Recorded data

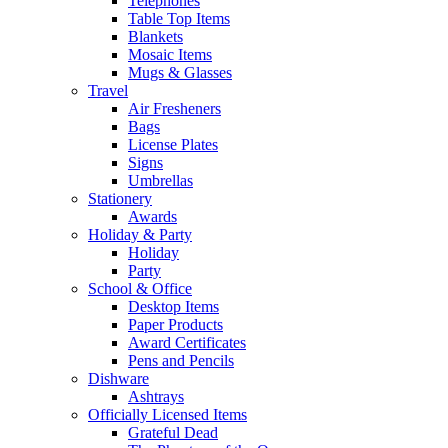
Telephones
Table Top Items
Blankets
Mosaic Items
Mugs & Glasses
Travel
Air Fresheners
Bags
License Plates
Signs
Umbrellas
Stationery
Awards
Holiday & Party
Holiday
Party
School & Office
Desktop Items
Paper Products
Award Certificates
Pens and Pencils
Dishware
Ashtrays
Officially Licensed Items
Grateful Dead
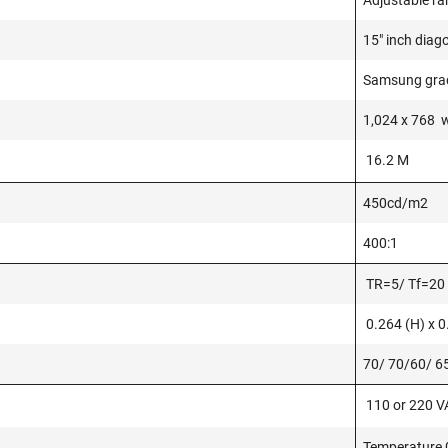
Adjustable ra
15" inch diag
Samsung grad
1,024 x 768 w
16.2 M
450cd/m2
400:1
TR=5/ Tf=20
0.264 (H) x 
70/ 70/60/ 6
110 or 220 VA
Temperature 0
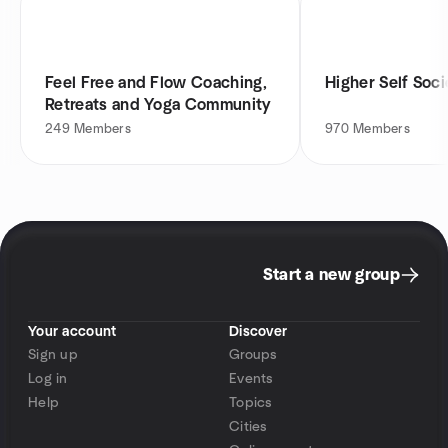
Feel Free and Flow Coaching,
Higher Self Soci
Retreats and Yoga Community
249
Members
970
Members
Start a new group
Your account
Discover
Sign up
Groups
Log in
Events
Help
Topics
Cities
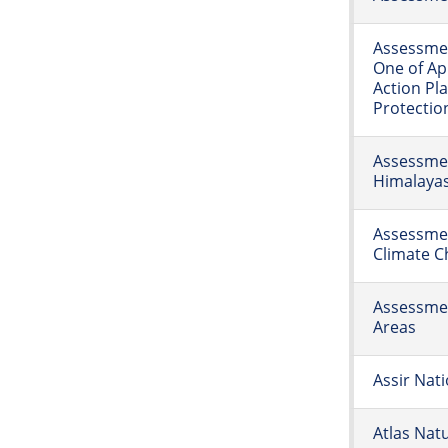
Assessmen
One of Ap
Action Pl
Protectio
Assessmen
Himalaya
Assessmen
Climate 
Assessmen
Areas
Assir Nati
Atlas Natu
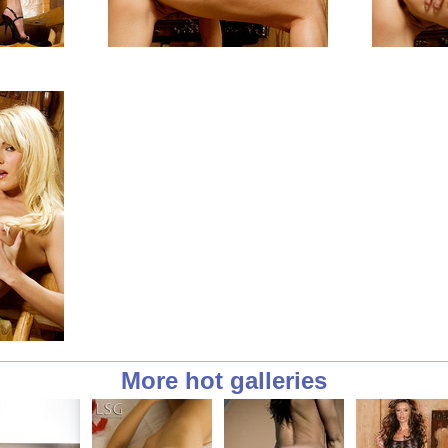
More hot galleries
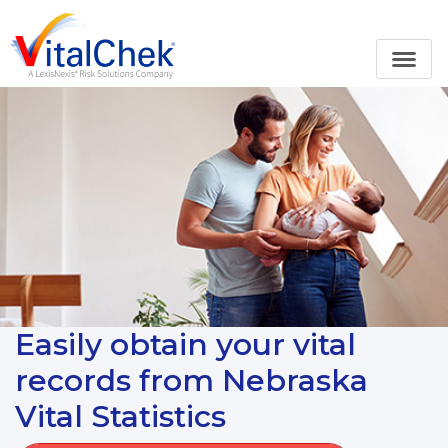
Easily obtain your vital
records from Nebraska
Vital Statistics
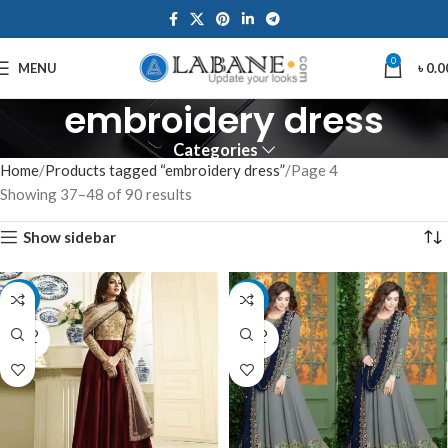
0
MENU
৳
0.0
embroidery dress
Categories
Home
Products tagged “embroidery dress”
Page 4
Showing 37–48 of 90 results
Show sidebar
-12%
-12%
SOLD
SOLD
OUT
OUT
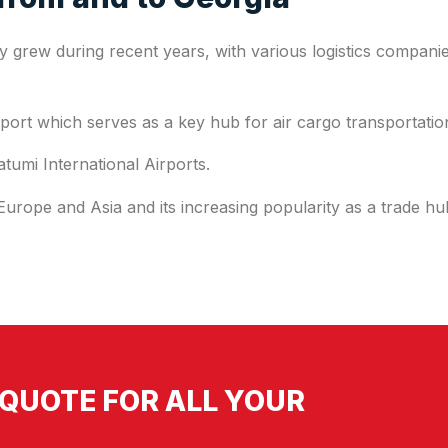
ly grew during recent years, with various logistics companie
airport which serves as a key hub for air cargo transportati
atumi International Airports.
 Europe and Asia and its increasing popularity as a trade h
QUOTE FOR ALL YOUR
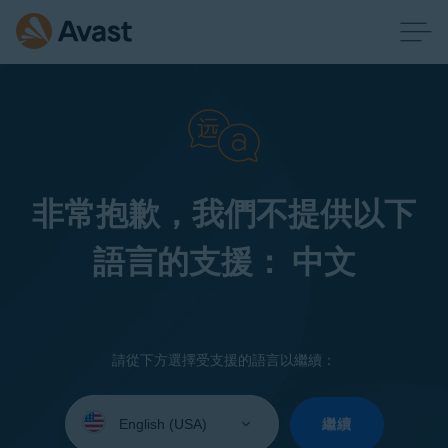
非常抱歉，我們不提供以下
語言的支援： 中文
請從下方選擇受支援的語言以繼續：
Select
your
繼續
language:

» **ABOUT THIS EXERCISE**
Please repeat each line above exactly as it appears, but omit the pictures.

» **RESULT OF THE TASK**
Telephones
Table Top Items
Blankets
Mosaic Items
Mugs & Glasses
Travel
Air Fresheners
Bags
License Plates
Signs
Umbrellas
Stationery
Awards
Holiday & Party
Holiday
Party
School & Office
Desktop Items
Paper Products
Award Certificates
Pens and Pencils
Dishware
Ashtrays
Officially Licensed Items
Grateful Dead
Adjustable ra
15" inch diag
Samsung grad
1,024 x 768 w
16.2 M
450cd/m2
400:1
TR=5/ Tf=20
0.264 (H) x 
70/ 70/60/ 6
110 or 220 VA
Temperature 0
Feel Free and Flow Coaching,
Higher Self Soci
Retreats and Yoga Community
249
Members
970
Members
Start a new group
Your account
Discover
Sign up
Groups
Log in
Events
Help
Topics
Cities
Assessmen
One of Ap
Action Pl
Protectio
Assessmen
Himalaya
Assessmen
Climate 
Assessmen
Areas
Assir Nati
Atlas Natu
More hot galleries
Easily obtain your vital
records from Nebraska
Vital Statistics
0
MENU
৳
0.0
embroidery dress
Categories
Home
Products tagged “embroidery dress”
Page 4
Showing 37–48 of 90 results
Show sidebar
-12%
-12%
SOLD
SOLD
OUT
OUT
ly grew during recent years, with various logistics companie
airport which serves as a key hub for air cargo transportati
atumi International Airports.
 Europe and Asia and its increasing popularity as a trade h
QUOTE FOR ALL YOUR
非常抱歉，我們不提供以下
語言的支援： 中文
請從下方選擇受支援的語言以繼續：
Select
your
繼續
language:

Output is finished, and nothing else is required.